筆者は以前、ゴルバチョフと徳川慶喜の類似点を指摘した、国際政治学者・神谷不二の文章を読んだ記憶がある。徳川慶喜もゴルバチョフも、体制の危機の時期に政治指導者のポストに就いたが、彼らは「体制内改革」が可能だと信じていた。徳川慶喜が、「公武合体」の線で事態を収拾することを考えていたように、ゴルバチョフも「ペレストロイカ」や「グラスノスチ」などの改革を進めることで、体制を維持できると考えていた、というのである。
 対立する側も、必ずしも成算があったわけではなかったが、賭けに出た結果、その賭けが成功する。一度動き出した変革の流れは、適度な線で押しとどめることができず、奔流となってゴルバチョフと共産党の支配体制を呑み込み、押し流してしまった。
 そもそもソ連が体制の危機に陥ったのは、ブレジネフが過度の軍事優先政策をとり、莫大な資金を軍備に投じたからである。中央の指令によって動く計画経済が行き詰った上に、軍備の重みでソ連経済はにっちもさっちもいかなくなり、レーガン政権の採ったSDI(戦略防衛構想)などの軍拡競争に対抗する余力はなかった。ゴルバチョフは体制を立て直すために、核兵器の廃棄も含め軍縮を進めなければならなかったのであり、それが共産党支配体制の崩壊と相まって、「冷戦の終結」を生み出した。

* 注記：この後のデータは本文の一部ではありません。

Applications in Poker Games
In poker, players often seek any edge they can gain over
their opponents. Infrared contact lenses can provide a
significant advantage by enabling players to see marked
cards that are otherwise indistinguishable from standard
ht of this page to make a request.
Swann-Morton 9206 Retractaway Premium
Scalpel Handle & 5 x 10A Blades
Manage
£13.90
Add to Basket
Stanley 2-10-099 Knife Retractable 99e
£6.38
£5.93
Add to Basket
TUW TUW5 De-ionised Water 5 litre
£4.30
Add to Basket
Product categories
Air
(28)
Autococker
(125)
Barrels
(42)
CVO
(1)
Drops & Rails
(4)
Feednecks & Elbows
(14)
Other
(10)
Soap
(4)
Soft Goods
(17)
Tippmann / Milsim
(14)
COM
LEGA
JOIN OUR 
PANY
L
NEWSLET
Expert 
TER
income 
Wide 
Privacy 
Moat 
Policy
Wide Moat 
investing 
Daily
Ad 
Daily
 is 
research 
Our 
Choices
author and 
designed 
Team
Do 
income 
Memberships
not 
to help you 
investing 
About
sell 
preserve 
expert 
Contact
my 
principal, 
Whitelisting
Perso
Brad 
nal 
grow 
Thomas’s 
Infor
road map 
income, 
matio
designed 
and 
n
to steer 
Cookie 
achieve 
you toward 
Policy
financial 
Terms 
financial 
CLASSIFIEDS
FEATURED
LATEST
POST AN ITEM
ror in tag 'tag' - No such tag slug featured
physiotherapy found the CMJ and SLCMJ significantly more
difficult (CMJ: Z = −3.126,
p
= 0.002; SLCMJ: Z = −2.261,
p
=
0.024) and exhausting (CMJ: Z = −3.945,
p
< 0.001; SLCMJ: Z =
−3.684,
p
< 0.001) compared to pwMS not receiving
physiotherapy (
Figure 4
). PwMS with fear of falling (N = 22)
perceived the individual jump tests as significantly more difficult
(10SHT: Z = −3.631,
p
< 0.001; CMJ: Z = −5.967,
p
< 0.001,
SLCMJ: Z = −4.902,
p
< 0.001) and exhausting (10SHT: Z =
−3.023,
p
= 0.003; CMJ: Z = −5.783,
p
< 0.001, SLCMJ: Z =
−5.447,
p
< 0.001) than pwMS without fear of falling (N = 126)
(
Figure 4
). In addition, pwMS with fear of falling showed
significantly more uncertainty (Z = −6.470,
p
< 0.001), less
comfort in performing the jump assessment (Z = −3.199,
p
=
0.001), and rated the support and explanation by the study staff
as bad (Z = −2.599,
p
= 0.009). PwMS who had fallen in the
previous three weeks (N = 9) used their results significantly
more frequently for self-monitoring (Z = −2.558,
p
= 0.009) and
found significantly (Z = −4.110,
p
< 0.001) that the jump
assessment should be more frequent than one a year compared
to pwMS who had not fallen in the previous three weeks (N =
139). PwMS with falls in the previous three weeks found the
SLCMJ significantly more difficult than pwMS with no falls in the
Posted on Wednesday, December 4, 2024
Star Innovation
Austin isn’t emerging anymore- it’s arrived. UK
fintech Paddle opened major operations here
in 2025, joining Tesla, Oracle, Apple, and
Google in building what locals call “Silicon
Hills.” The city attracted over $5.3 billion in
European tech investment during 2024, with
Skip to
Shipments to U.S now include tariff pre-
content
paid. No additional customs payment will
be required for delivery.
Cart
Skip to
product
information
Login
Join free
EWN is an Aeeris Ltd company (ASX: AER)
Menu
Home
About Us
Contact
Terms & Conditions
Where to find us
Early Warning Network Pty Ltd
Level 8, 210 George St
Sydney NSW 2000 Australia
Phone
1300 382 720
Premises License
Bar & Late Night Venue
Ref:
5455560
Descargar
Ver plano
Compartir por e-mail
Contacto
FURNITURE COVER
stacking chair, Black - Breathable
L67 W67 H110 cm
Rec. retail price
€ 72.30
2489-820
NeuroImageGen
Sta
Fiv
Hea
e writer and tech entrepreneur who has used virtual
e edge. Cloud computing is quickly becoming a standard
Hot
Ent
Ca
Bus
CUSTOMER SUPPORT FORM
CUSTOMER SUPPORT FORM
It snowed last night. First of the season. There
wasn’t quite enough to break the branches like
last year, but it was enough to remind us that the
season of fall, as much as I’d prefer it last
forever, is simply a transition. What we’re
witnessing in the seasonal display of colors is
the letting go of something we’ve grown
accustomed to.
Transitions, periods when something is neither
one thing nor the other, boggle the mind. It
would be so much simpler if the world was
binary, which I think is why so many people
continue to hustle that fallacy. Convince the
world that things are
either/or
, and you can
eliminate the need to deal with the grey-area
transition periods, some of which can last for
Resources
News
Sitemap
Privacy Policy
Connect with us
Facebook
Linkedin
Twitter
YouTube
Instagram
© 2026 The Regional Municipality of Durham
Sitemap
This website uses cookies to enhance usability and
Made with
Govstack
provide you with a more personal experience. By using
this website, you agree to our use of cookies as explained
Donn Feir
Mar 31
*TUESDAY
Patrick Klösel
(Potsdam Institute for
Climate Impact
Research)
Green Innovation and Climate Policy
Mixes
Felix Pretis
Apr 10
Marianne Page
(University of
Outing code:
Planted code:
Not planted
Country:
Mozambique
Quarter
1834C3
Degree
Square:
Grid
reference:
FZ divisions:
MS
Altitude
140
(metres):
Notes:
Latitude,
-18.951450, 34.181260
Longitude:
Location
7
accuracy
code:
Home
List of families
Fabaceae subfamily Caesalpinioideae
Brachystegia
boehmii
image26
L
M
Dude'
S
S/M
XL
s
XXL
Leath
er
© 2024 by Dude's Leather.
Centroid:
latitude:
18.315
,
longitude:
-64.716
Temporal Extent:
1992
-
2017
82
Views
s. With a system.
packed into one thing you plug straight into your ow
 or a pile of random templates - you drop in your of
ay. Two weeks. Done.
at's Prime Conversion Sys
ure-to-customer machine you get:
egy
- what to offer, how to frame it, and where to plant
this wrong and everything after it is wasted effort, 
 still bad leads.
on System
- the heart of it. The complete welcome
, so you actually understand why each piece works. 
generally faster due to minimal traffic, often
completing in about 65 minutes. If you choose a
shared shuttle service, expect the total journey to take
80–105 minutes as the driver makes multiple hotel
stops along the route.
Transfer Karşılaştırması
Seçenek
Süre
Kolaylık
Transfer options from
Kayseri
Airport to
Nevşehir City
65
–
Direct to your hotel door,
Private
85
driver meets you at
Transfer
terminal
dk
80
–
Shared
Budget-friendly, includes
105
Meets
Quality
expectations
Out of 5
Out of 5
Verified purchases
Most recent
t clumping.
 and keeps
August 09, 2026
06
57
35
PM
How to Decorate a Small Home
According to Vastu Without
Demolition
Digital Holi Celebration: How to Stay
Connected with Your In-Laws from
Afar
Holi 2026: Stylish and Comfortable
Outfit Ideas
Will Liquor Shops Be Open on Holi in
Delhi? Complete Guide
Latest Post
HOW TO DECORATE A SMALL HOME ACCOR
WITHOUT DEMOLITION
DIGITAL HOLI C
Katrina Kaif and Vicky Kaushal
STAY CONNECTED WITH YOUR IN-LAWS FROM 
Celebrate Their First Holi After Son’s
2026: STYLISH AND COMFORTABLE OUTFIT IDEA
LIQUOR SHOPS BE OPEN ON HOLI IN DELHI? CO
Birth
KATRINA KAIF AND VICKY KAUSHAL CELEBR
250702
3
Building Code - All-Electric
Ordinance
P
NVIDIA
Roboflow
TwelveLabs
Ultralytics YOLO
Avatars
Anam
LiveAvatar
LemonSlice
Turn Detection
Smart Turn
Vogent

 冷戦終結についての筆者の理解を大雑把に言えば、上のようなものである。よく調べたわけではないから誤りを含んでいるかもしれないが、ソ連経済の行き詰まりやその行き詰まりの原因に触れずに、冷戦終結を語ることはできないはずである。しかし国際政治における力の要素を軽く見ることを志向する坂本の「国際政治学」では、レーガンの軍拡政策が「冷戦の終結」を導き出したと言うに等しい事件の解釈は、タブーなのかもしれない。

「冷戦の終結」に関する上の議論を、少し補足しておきたい。坂本はゴルバチョフの提唱した軍縮について、『新版 軍縮の経済学』(1988年)で次のように語っている。(ちなみに発行は、「ベルリンの壁の崩壊」の丁度1年前にあたる。)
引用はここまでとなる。